When escalation becomes impossible, when there’s no one to escalate to (or no one willing to take responsibility), emotional labor becomes a stuck thing. Like a fatberg made of resentment and spreadsheets. Such resentment fills this space like the limits of religious faith – the failure of prayer is only apparent when starvation sets in.
As a rule, this happens because managers don’t like to get dirty. And frequently, the higher up the chain you go, the stronger the urge to resist handling shit. Most people ladder climb to get out of the muck, choosing to forget and resent (the smell is improved, even if the cost is death), rather than take responsibility. Ask around your own office – if you work in a software company, I can promise that the higher up the chain you go the less likely people are to know what it is you’re actually working on. Especially startups: startups are insecure and quick to leap at pretend talent. That’s why the upper echelons of these organizations tend to be so heavy with charming, but ultimately useless narcissists.
(Exceptions certainly exist, but I haven’t encountered many. If your organization is one, I’d love to learn more! How does a company avoid incompetence creep?)
During my own time working in software, I always wondered why is was so difficult to get senior management to take essential issues seriously; to use their clout to influence positive change. A little digging always led back to that same problem: they didn’t know what the platform was, how it worked, or who was using it. They were all too keen to throw the little guys under the bus if it meant avoiding an unpleasant phone call (I developed a real talent for eating crow on behalf of “leadership” – they appreciated it, to a point), but the biggest reason they dreaded these things is because, as a rule, they had no idea what they were talking about. As it turns out, there’s little in an MBA that actually prepares you for humans. Being friends with a hedge fund manager usually just means you know where to get coke, and not that either of you know anything about people or running things.
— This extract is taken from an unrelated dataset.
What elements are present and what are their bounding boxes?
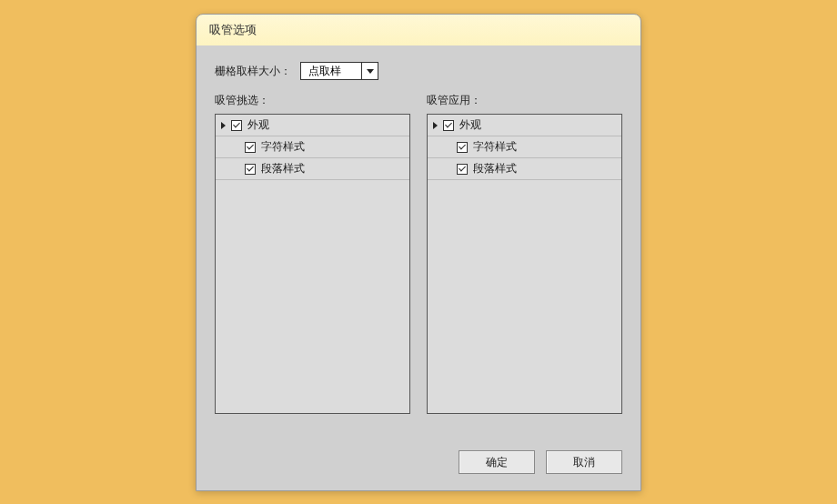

And I was working with weed companies – all too often, they didn’t do the expected (absurdist) dance in quite the same way. Worse, stoners had a way of making things especially hard on people who counted on certain assumptions about authority.
So my advice is this: if you run a software company, grill management. See if they actually have any idea what they’re talking about. You’ll probably find its a great way of trimming unnecessary overhead. Idiots and assholes tend to climb the ladder first – people who are better with excuses than progress; people who’s only real talent is for taking credit. Steve Jobs, we should remember, was actually a creep – enabled by a culture that assumes a loudmouth with money to be in possession of virtue (consider Elon Musk – famous for taking his anxious insecurity out on subordinates at all hours).
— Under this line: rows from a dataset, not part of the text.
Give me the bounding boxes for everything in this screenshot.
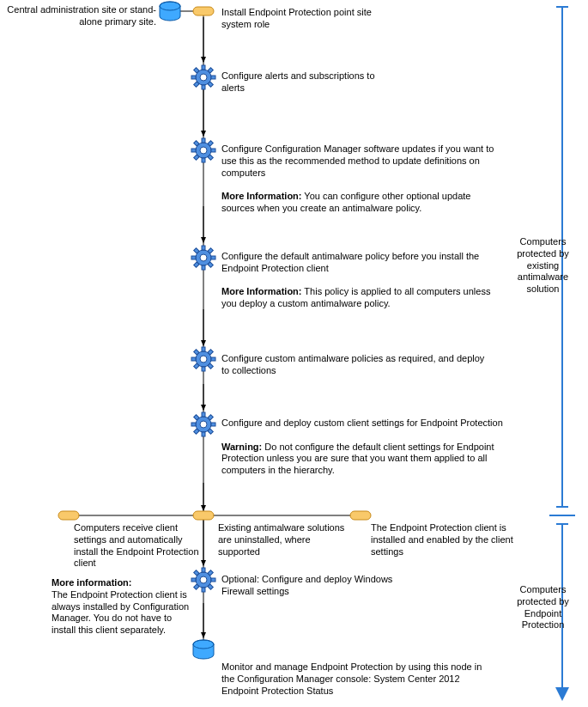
step-software-updates-text: Configure Configuration Manager software… [221,143,494,178]
more-info-block: More information: The Endpoint Protectio… [52,577,193,637]
side-label-endpoint: Computers protected by Endpoint Protecti… [511,584,575,631]
more-info-body: The Endpoint Protection client is always… [52,589,189,635]
branch-right-text: The Endpoint Protection client is instal… [371,522,525,558]
warning-label: Warning: [221,442,262,452]
node-branch-right-icon [350,511,371,520]
node-top-icon [193,7,214,15]
step-firewall: Optional: Configure and deploy Windows F… [221,574,419,598]
step-default-antimalware: Configure the default antimalware policy… [221,251,505,310]
more-info-label: More Information: [221,286,302,296]
step-software-updates: Configure Configuration Manager software… [221,143,505,215]
step-install-role: Install Endpoint Protection point site s… [221,7,385,31]
step-client-settings-text: Configure and deploy custom client setti… [221,417,503,428]
gear-icon [186,133,221,168]
more-info-label: More Information: [221,191,302,201]
step-custom-antimalware: Configure custom antimalware policies as… [221,353,488,377]
step-client-settings: Configure and deploy custom client setti… [221,417,505,477]
step-default-antimalware-text: Configure the default antimalware policy… [221,251,479,273]
node-branch-left-icon [58,511,79,520]
branch-left-text: Computers receive client settings and au… [74,522,203,570]
step-configure-alerts: Configure alerts and subscriptions to al… [221,70,393,94]
gear-icon [186,407,221,442]
side-label-existing: Computers protected by existing antimalw… [511,236,575,296]
branch-mid-text: Existing antimalware solutions are unins… [218,522,347,558]
gear-icon [186,60,221,94]
database-icon [193,640,214,659]
more-info-heading: More information: [52,577,132,588]
gear-icon [186,241,221,275]
step-monitor: Monitor and manage Endpoint Protection b… [221,661,488,697]
database-icon [160,2,180,21]
gear-icon [186,342,221,376]
central-admin-label: Central administration site or stand-alo… [2,4,156,28]
warning-text: Do not configure the default client sett… [221,442,494,476]
node-branch-mid-icon [193,511,214,520]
But it could simply be that, broken creatures like we are, we tend to glob onto whoever seems to be willing to save us the trouble of thinking; when bullies meet the Dunning-Kruger effect, toadyism is sure to follow.
And most importantly, check your own ego, lest you become dependent on it, and those who would fluff it for you. Besides, done right, you can probably save yourself a bunch of overhead on leadership – if you really want to trim the fat, start at the top; protect the people that shoulder the real burden.